すると豊田もニガ笑いしながら、「承知致した!挑戦して来い!」と、豊田にしては捻りがあった。

ここで、文体のカードがもう一つ決定。お決まりだけどね。次はタッグだと思っていたら、ここで堀田の登場。アジャがこれに素早く反応して、「そこのどアホ、何しに来たんだ!勝手にリング上がってくんな!やりたいんなら、外に出ろ、外でやってやるよ!」と言うと一発触発の雰囲気に。GAEA側はシュガーが負傷したみたいなので、とっと撤収してしまったので、ここでは、中島リングアナと木村社長まで、リングに上がって来て、必死に二人を押さえていたので、これは本当に打ち合わせ無しの乱入みたいだ。豊田の表情を見ると目が点になっていたし。

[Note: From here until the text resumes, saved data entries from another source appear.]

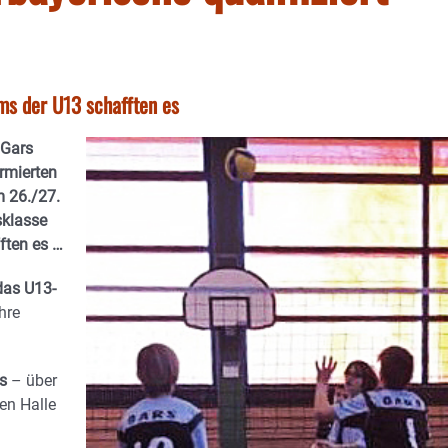
ams der U13 schafften es
 Gars
ormierten
 26./27.
sklasse
ften es …
das U13-
hre
ms
– über
en Halle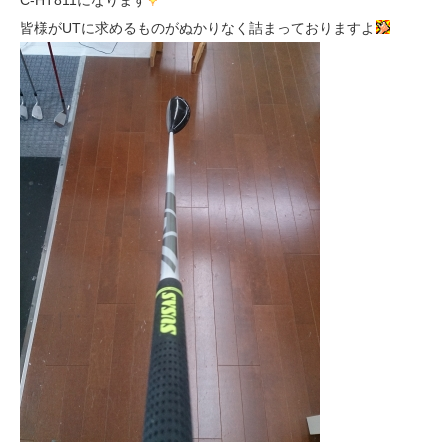
C-HT811になります
皆様がUTに求めるものがぬかりなく詰まっておりますよ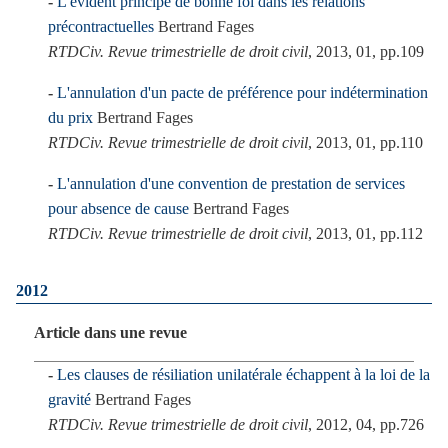
L'évident principe de bonne foi dans les relations
précontractuelles
Bertrand Fages
RTDCiv. Revue trimestrielle de droit civil
, 2013, 01, pp.109
L'annulation d'un pacte de préférence pour indétermination
du prix
Bertrand Fages
RTDCiv. Revue trimestrielle de droit civil
, 2013, 01, pp.110
L'annulation d'une convention de prestation de services
pour absence de cause
Bertrand Fages
RTDCiv. Revue trimestrielle de droit civil
, 2013, 01, pp.112
2012
Article dans une revue
Les clauses de résiliation unilatérale échappent à la loi de la
gravité
Bertrand Fages
RTDCiv. Revue trimestrielle de droit civil
, 2012, 04, pp.726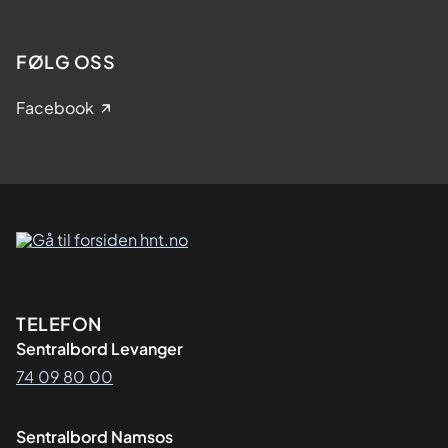
FØLG OSS
Facebook
Kontaktinformasjon
TELEFON
Sentralbord Levanger
74 09 80 00
Sentralbord Namsos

ここで、木村さんが「あなたたちプロでしょ!プロならリングでやってください。」
堀田「私はアンタと勝負したいんだよ!出来ないのかよ!」
アジャ「今日は誰に焚き着かれたんだよ。私は全女のリングには上がりたくないんだよ!私はフリーだからリングを持っていないので、社長にお願いがあります。10分だけリングを貸してください。10分で決着をつけます。堀田、お前にどこにでも上がる勇気があるなら横浜に来い!」
すると木村社長が、「GAEAは自由な団体です。でもあなたは全女所属でしょ。大丈夫なんですか?」と。
堀田「私が全ての責任を持つ」
木村社長「じゃあ、これから帰らないでください。きっちり話しましょう!」
って、このやりとりを聞く限り堀田はマジで来たんだろうな。さすが、出たとこ勝負の全女。GAEAのように入念に組み立てられたブックなんてありゃしない。こりゃ、木村さんの髪の毛が薄くなる頻度が高くなるのも分かるよね。

これで文体の堀田vsアジャの10分1本勝負がほぼ決定。だけど、どんな試合になるんだろうね。前に堀田はVTルールを要求していたけど。結構会場では、どうでもいいやと雰囲気があったのだが、実際どうでもいいし、ただ、こういう試合に限って凄かったりするからね。見当つかないね。

だけど、これで文体でのタッグのタイトル戦はお流れのような感じ。まあ、シュガーはまた膝を痛めて欠場ということらしいから、あらゆる意味でGAEA側にとっては、アングルがスクリュー・ジョブで文体を向ける。こうなると、永島はまたもデビルさんとのシングルかな。それなら今度は勝つ番だからいいけど。

なんか最後の最後で、堀田に持っていかれた興行だが、そこそこは面白かった。だけど、GAEAのマットで全女の影が見え隠れするのは、正直うざいね。GAEAはGAEAでいいと思うのだが。